NEWSFLASH: There are so many ways to bypass the authenticators and the passwords you couldn't believe. Well you wouldn't believe it anyway since apparently you believe a measely authenticator will guarantee 100% account security. FACEPALM.

foufoufun0
foufoufun0

 @PadyEos keyloggers and phishing websites are probably the most frequent cause of hacked accounts. I bought the key ring authenticator when it came out because I had no cell phone back then. I wonder if it's saffer since it doesn't have any kind of connections to other devices. The cell phone authenticator algorithm could be known (in fact it's nothing very complicated) and all that is left to discovert is the authenticator key which "is" saved on the phone.

method115
method115

 @szafto haha yea like the "amazon order was canceled" emails.
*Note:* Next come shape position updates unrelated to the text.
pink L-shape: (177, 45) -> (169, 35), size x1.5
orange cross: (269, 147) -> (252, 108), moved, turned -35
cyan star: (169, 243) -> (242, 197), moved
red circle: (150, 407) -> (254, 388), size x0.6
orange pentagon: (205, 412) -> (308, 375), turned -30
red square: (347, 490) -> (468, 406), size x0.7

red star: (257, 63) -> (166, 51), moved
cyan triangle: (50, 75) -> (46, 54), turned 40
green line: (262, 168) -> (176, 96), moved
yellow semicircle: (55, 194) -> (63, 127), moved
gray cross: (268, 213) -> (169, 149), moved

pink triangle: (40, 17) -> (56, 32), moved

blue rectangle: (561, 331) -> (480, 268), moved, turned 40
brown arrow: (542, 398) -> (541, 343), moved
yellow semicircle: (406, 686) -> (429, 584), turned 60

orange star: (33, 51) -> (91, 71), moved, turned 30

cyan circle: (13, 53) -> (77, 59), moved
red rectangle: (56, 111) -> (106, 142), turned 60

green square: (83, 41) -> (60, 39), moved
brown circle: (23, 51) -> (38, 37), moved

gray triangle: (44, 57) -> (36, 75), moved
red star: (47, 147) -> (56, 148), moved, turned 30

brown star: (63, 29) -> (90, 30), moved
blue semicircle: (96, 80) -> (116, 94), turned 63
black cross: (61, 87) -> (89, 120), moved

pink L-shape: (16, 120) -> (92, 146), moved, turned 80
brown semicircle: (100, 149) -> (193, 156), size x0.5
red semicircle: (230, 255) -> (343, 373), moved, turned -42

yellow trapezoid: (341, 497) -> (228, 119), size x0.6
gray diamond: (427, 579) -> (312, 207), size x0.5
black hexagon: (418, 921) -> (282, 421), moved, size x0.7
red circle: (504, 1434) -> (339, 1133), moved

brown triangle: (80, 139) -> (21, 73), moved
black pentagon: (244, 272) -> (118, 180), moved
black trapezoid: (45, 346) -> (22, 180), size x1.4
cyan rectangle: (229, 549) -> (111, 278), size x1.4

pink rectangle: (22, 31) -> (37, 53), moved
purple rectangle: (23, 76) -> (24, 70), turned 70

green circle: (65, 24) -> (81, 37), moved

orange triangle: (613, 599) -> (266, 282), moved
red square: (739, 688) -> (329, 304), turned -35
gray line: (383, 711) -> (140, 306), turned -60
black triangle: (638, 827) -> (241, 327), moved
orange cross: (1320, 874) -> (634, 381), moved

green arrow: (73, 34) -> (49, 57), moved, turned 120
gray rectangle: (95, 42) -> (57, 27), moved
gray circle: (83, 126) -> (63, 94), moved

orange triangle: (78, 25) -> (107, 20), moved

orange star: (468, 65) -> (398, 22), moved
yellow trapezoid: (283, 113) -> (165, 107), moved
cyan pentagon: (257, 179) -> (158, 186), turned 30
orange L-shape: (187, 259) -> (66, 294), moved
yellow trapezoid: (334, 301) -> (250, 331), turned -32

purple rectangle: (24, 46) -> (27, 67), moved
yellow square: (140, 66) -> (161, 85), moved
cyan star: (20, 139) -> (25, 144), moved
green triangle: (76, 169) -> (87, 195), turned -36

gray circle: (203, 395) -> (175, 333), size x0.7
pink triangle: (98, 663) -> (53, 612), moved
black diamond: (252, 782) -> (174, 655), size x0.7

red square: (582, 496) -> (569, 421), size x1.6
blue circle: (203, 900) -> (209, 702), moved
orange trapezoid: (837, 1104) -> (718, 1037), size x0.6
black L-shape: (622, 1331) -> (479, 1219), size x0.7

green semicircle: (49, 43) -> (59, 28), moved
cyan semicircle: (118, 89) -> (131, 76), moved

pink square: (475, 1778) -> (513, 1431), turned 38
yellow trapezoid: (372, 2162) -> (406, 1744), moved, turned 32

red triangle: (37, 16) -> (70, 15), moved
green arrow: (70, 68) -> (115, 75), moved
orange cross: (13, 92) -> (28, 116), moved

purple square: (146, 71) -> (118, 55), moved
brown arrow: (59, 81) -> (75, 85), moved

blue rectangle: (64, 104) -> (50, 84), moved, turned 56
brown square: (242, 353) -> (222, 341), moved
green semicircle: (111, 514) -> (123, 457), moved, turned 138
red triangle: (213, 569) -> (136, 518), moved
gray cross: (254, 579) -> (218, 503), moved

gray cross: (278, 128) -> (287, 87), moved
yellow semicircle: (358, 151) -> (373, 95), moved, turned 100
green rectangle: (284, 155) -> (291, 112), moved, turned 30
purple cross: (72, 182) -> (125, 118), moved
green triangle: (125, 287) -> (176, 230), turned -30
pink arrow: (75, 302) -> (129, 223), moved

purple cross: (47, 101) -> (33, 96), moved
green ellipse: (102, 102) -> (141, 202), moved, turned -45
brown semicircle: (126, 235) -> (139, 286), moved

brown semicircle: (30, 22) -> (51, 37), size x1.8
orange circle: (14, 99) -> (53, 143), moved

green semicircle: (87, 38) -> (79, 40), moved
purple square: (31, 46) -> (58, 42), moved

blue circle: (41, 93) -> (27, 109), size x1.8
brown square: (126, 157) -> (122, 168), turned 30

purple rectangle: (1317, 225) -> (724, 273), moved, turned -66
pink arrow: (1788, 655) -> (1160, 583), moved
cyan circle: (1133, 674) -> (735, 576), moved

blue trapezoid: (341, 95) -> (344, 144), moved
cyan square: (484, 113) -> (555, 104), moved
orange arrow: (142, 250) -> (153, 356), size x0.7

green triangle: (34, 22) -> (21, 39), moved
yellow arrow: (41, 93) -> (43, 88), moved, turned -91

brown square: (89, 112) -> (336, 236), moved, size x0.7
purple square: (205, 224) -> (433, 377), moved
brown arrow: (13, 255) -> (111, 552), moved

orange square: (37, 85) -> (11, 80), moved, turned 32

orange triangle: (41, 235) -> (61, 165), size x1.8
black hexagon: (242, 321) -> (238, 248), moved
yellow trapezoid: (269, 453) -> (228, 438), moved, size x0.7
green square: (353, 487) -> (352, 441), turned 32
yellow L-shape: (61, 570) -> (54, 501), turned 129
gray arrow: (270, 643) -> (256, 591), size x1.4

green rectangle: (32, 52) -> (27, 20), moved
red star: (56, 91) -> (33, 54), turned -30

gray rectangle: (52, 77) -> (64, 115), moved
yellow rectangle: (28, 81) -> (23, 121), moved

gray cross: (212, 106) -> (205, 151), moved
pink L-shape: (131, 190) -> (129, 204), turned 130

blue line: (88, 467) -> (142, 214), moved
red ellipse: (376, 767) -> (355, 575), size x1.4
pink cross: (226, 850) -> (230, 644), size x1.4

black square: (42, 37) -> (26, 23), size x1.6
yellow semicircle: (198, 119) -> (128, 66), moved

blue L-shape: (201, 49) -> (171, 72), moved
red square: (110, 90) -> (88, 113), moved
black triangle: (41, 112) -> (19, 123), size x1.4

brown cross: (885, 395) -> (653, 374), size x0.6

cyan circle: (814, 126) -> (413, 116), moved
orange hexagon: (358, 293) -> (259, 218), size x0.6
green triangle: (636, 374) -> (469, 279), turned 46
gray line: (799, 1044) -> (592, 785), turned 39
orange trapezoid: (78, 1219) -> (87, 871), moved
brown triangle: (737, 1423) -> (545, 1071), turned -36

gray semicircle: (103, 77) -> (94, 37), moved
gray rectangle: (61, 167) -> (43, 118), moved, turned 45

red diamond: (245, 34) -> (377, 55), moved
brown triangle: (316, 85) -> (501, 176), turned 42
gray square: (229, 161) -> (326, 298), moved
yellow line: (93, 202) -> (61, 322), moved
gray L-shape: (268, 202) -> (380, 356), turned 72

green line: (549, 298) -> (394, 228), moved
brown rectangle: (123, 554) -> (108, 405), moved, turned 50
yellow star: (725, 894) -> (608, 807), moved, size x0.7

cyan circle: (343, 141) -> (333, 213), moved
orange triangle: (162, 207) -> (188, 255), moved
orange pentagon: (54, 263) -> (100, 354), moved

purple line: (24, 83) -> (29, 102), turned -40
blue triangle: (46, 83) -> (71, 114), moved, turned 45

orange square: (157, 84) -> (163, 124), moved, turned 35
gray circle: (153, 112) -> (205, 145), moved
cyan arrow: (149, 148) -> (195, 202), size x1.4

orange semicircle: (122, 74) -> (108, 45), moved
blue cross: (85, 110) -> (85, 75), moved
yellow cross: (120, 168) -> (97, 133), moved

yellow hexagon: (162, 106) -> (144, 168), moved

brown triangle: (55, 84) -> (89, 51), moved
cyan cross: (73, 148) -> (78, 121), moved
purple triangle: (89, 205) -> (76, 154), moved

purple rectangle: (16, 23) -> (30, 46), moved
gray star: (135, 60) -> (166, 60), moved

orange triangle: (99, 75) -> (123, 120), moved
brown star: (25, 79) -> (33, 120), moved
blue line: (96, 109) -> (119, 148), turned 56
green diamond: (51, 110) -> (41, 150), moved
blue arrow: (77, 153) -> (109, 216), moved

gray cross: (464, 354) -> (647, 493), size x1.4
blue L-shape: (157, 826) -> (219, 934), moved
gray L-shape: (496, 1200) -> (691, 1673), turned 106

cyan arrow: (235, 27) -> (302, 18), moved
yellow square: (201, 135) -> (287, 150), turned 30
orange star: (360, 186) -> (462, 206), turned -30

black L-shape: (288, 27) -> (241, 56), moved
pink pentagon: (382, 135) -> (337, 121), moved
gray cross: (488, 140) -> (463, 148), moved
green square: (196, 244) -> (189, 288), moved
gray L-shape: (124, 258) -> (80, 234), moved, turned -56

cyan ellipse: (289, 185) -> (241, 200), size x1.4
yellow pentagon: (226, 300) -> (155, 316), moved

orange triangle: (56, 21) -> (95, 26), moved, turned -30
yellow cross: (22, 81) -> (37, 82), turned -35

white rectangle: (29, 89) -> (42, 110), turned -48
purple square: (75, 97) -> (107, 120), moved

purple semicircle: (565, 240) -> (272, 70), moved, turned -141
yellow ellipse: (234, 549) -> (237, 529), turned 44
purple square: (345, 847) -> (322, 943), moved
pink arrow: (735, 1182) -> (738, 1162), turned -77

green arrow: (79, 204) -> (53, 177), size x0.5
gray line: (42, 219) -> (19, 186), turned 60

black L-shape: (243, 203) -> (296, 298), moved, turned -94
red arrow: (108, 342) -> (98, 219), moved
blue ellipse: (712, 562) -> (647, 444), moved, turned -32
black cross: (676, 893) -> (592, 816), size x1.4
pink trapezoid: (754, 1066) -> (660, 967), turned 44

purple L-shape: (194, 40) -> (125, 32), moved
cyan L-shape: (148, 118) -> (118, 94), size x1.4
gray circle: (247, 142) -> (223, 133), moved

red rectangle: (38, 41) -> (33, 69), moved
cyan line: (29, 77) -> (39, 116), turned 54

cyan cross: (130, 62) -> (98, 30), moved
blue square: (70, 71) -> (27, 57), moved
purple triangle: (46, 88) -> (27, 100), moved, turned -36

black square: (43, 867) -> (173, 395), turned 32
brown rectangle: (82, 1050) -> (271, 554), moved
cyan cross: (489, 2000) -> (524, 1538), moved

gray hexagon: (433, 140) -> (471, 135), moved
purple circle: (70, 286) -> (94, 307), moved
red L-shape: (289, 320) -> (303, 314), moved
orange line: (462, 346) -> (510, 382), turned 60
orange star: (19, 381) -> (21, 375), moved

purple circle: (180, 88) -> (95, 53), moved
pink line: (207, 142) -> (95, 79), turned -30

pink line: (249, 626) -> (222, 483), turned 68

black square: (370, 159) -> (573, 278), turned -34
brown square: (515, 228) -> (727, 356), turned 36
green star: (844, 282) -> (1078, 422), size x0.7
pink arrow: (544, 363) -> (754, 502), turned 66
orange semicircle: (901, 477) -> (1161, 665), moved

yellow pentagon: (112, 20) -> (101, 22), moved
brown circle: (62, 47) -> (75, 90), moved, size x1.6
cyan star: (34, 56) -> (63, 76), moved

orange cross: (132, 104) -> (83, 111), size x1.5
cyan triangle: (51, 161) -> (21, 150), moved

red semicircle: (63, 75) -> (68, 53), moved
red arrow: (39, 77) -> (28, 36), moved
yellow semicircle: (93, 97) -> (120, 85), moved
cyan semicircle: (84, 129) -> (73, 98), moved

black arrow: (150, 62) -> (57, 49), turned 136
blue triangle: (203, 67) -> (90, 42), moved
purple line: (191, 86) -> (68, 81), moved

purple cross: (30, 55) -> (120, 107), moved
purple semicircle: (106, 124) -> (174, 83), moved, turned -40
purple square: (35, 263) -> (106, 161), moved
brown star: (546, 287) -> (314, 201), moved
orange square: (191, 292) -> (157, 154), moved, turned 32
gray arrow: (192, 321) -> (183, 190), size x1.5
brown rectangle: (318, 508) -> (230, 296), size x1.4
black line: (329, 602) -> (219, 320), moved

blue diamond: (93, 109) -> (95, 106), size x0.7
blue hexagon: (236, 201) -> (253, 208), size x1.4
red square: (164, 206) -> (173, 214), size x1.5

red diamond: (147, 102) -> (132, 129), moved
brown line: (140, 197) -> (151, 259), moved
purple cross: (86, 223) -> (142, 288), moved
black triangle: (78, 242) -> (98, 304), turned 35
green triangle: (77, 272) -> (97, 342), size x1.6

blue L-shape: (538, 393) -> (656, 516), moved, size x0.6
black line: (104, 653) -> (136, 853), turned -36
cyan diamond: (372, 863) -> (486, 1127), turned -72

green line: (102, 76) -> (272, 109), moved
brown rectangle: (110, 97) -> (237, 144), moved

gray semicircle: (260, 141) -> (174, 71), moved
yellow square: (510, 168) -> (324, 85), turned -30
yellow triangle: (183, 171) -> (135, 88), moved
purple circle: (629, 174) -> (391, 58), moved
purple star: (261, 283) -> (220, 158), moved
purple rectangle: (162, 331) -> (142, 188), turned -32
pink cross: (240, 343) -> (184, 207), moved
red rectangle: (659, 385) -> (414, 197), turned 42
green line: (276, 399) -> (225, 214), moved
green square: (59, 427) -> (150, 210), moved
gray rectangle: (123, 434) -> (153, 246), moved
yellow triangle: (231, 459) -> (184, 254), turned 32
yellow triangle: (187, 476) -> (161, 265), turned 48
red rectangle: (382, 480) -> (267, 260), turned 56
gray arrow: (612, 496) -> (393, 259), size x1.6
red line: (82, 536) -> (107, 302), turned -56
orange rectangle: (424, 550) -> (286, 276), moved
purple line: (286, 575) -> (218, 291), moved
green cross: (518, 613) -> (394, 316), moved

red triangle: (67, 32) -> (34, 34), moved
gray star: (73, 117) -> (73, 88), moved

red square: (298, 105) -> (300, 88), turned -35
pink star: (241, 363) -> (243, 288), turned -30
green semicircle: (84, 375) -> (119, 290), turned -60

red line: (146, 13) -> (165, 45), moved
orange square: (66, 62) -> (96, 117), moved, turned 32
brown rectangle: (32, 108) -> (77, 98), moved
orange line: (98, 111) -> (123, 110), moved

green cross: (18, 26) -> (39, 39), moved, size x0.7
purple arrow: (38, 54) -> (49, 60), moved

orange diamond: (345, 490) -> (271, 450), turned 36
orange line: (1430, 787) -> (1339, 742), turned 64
I havent ordered anything from amazon in months.

shadowhunter0
shadowhunter0

@lonewolf1044 I know some pc nerds that has the best computer security and they also were using the authenticator  and their accounts still got hacked so actually blizzard needs to address their security but they don't care their customers all they care about is money and they don't want to spend it to improve their security so the blame the users when if fact it is actually blizzard's fault

lonewolf1044
lonewolf1044

 @PadyEos As long there is code, it can be hacked but keep in mind it better to have something in place, then nothing at all. If your system is not protected with the proper software or hardware, one has nobody to blame but them selves. However if someone was able to hack the authenticator, then Blizzard needs to address that issue that issue. Some people may not have too much knowledge about computer security and  one should use a program that is going to protect the whole system.

 

PadyEos
PadyEos

 @superspeed04 and still the fanboys don't believe anything. They are convinced a measly authenticator will guarantee them 100% protection when there are so many ways around them.

shadowhunter0
shadowhunter0

 @lonewolf1044 I know pc nerds that got their account hacked and their computer wasn't infected hell one of them help me with the security on my computer so it is on blizzard side but they just don't care all they care about is money and in order for them to fix it it would cost them more money so they just blame the users

shadowhunter0
shadowhunter0

 @PadyEos I know I was hoping that he would say no to prove that it is blizzards fault and what they are saying is a load of bull

lonewolf1044
lonewolf1044

 @PadyEos

Hackers do not necessarily need to access Diablo directly, if you have a infected computer from the start or a computerbot  meaning your computer was infected even before Diablo was released hackers have almost total control of your computer and all that time you thought your computer was safe.

PadyEos
PadyEos

 @mnoi The game is susceptible to middleman attacks on the connection after you have logged in with you pass and aunthenticator so by basically duplicating the identification info of you computer and with the session ID from the game you are currently playing they can bypass the log-in process and jump straight into your game kicking you out. Authenticator made useless like a BOSS.

mnoi
mnoi

 @xenomessiah  @PadyEos someone steals your phone, uses the authenticator to log into battlenet and then steal ur stuff. Bit of a longshot though.